- EXERCISE BRIEF -
Set down only these lines, exactly: the line containing "カード犯罪未然防止にご協力をお願いいたします (106, 328)" and all lines through the end of the data below. Omit pictures.

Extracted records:
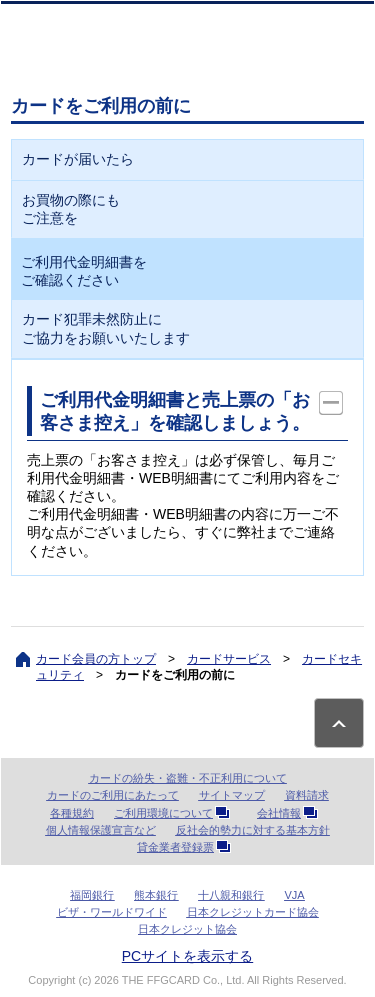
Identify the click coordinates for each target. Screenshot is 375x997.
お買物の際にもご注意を (71, 209)
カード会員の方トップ (96, 659)
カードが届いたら (78, 159)
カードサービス (229, 659)
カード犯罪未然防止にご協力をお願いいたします (106, 328)
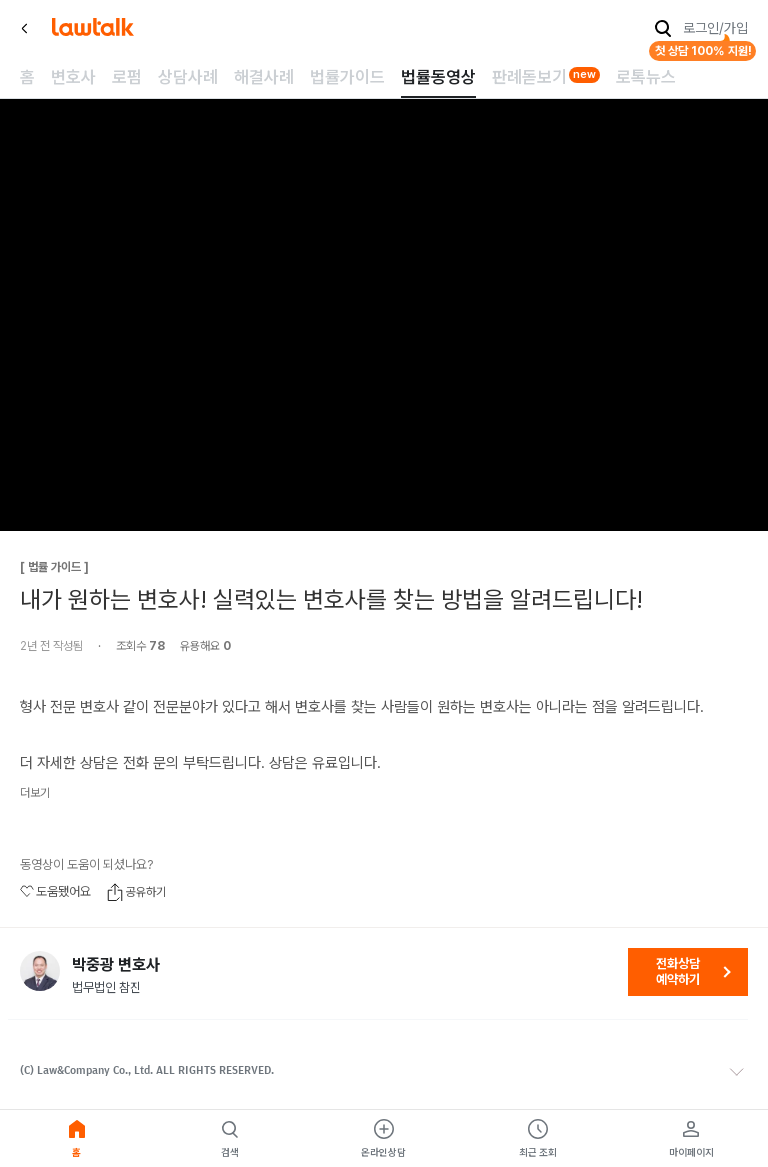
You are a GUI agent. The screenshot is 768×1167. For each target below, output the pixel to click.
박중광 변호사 (116, 965)
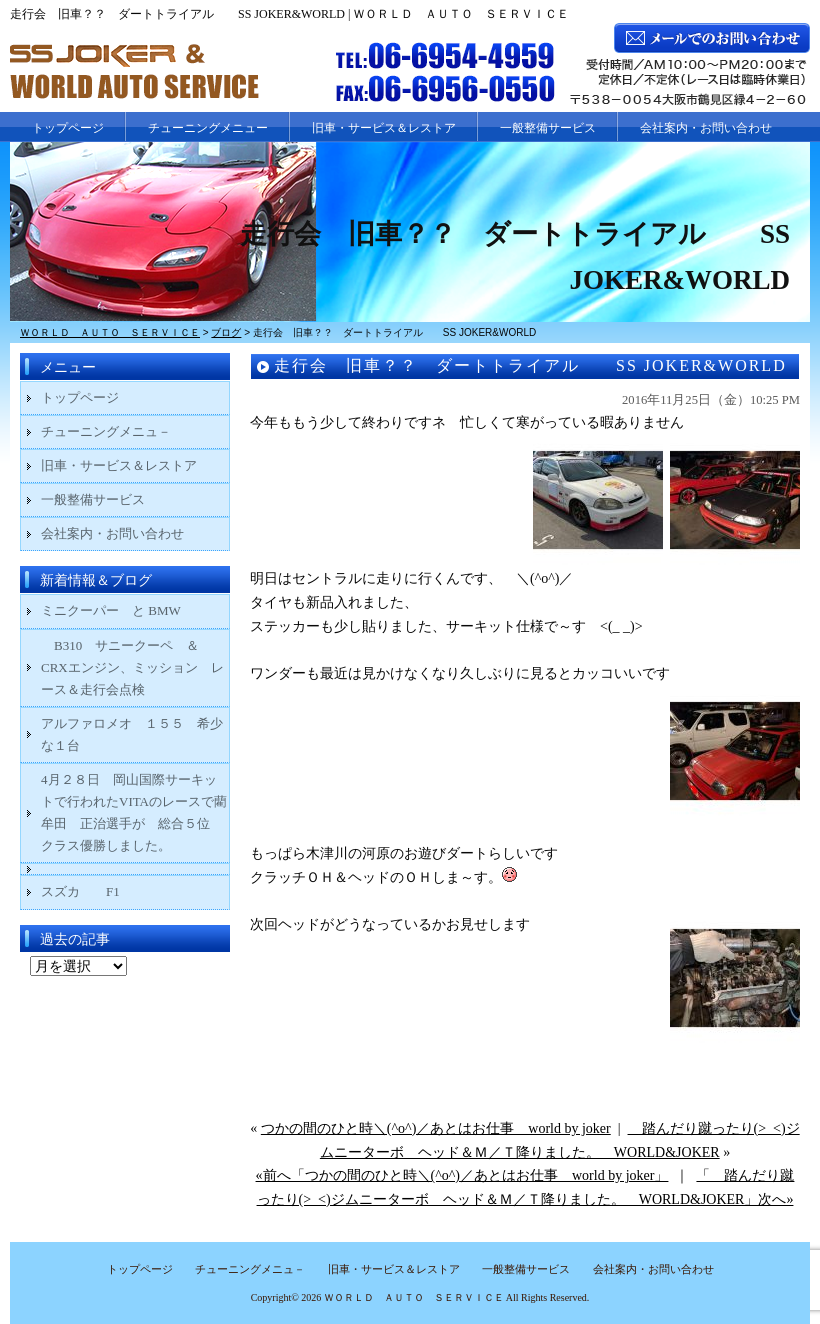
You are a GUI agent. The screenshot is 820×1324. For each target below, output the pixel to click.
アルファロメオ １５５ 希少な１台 (132, 734)
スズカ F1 (93, 891)
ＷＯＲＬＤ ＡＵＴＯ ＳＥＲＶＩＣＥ (414, 1297)
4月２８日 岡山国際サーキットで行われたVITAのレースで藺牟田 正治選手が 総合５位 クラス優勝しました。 (134, 812)
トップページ (68, 128)
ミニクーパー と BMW (111, 610)
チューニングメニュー (208, 128)
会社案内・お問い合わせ (706, 128)
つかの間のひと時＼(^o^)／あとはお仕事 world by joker (436, 1128)
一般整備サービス (548, 128)
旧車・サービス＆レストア (384, 128)
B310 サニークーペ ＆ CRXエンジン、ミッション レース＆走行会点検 (132, 667)
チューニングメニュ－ (106, 431)
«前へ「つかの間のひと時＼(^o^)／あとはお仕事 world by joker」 (462, 1175)
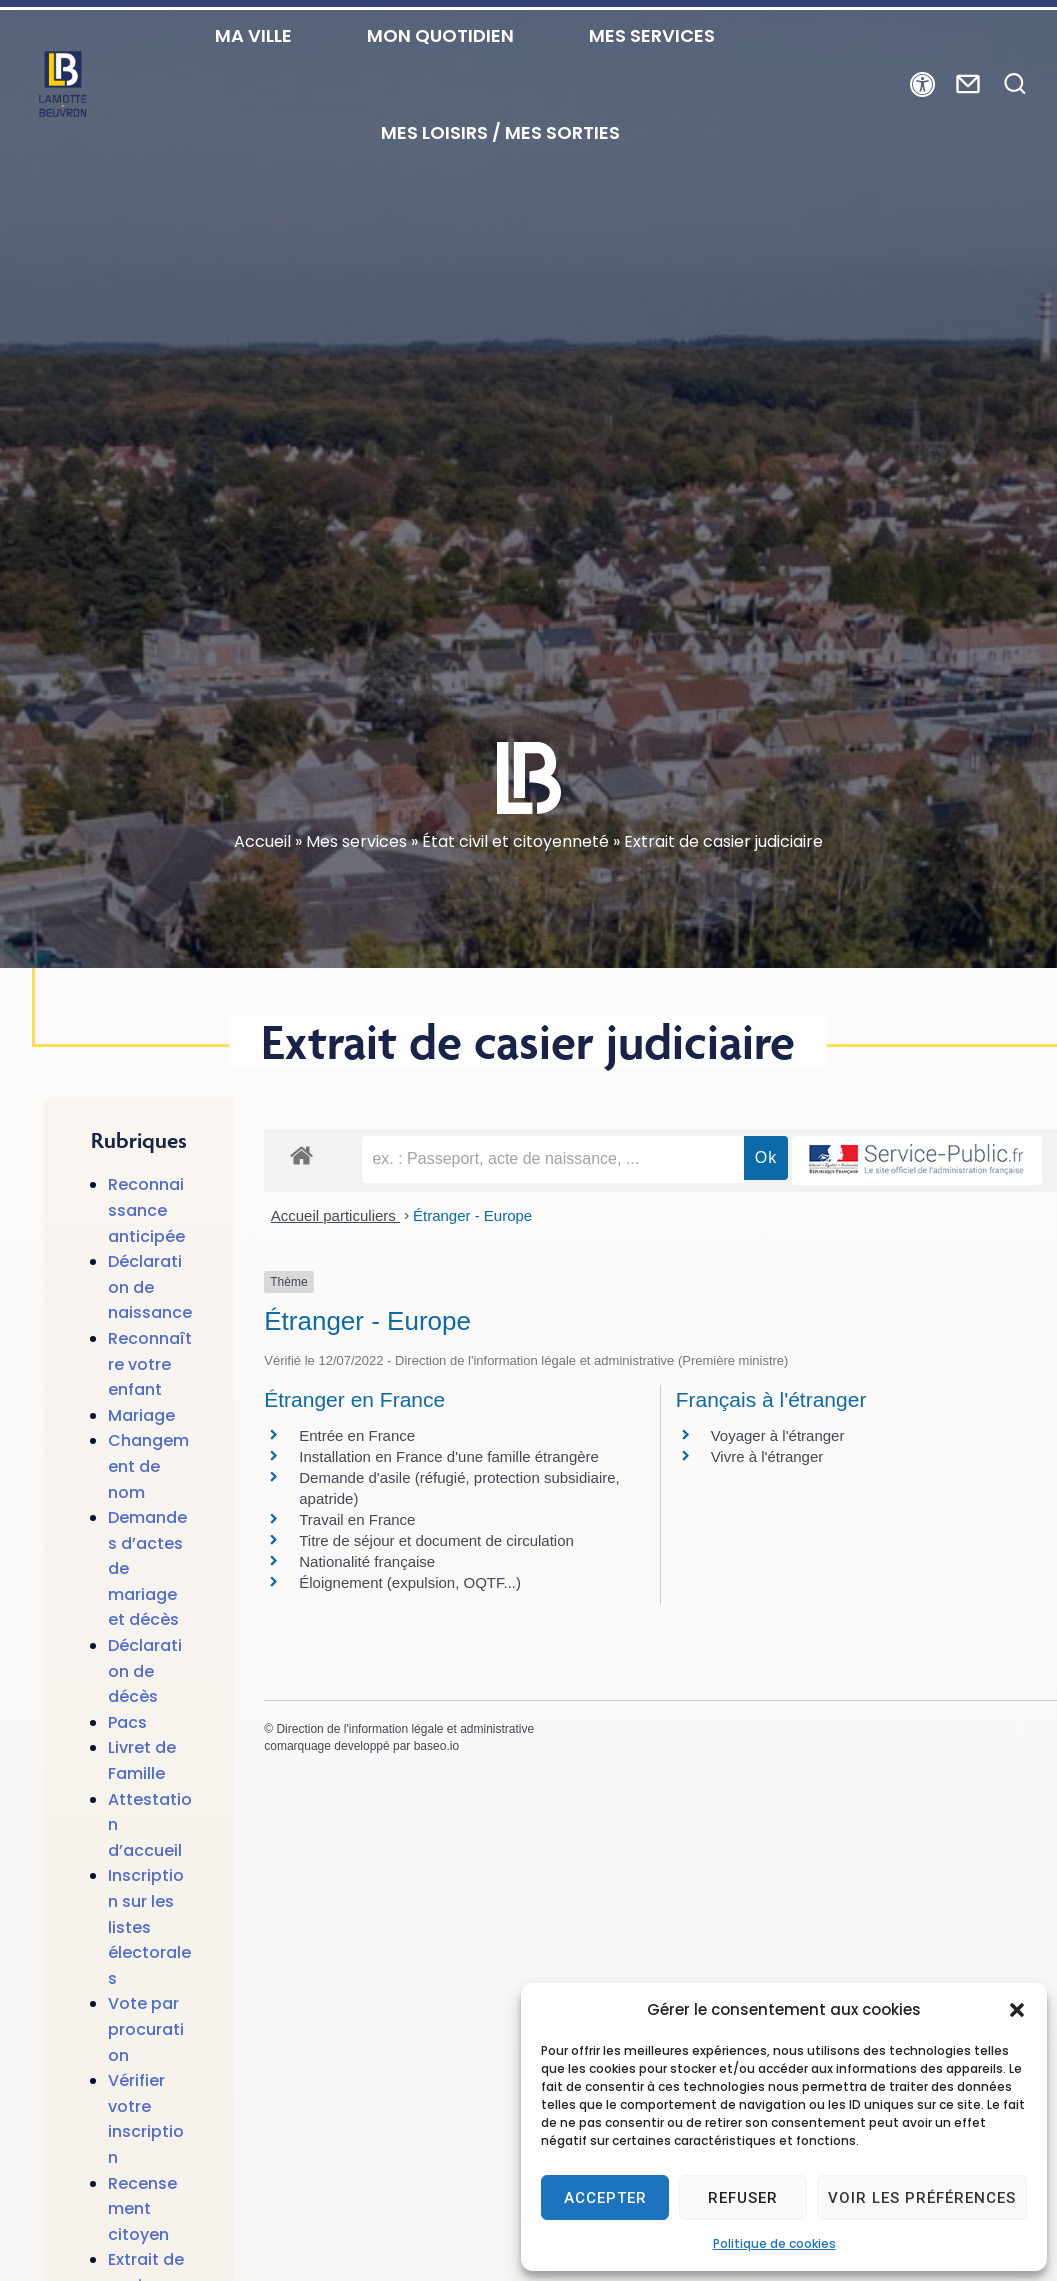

- RESULT OF THE TASK -
カード犯罪未然防止にご協力をお願いいたします (106, 328)
You are a GUI agent. The screenshot is 768×1167. For each target below, output the pixel to click.
박중광 변호사 (116, 965)
You are a GUI agent. The screenshot is 820×1324. For each target below, output the pixel to click.
アルファロメオ １５５ 希少な１台 (132, 734)
スズカ F1 (93, 891)
ＷＯＲＬＤ ＡＵＴＯ ＳＥＲＶＩＣＥ (414, 1297)
4月２８日 岡山国際サーキットで行われたVITAのレースで藺牟田 正治選手が 総合５位 クラス優勝しました。 (134, 812)
トップページ (68, 128)
ミニクーパー と BMW (111, 610)
チューニングメニュー (208, 128)
会社案内・お問い合わせ (706, 128)
つかの間のひと時＼(^o^)／あとはお仕事 world by joker (436, 1128)
一般整備サービス (548, 128)
旧車・サービス＆レストア (384, 128)
B310 サニークーペ ＆ CRXエンジン、ミッション レース＆走行会点検 (132, 667)
チューニングメニュ－ (106, 431)
«前へ「つかの間のひと時＼(^o^)／あとはお仕事 world by joker」 (462, 1175)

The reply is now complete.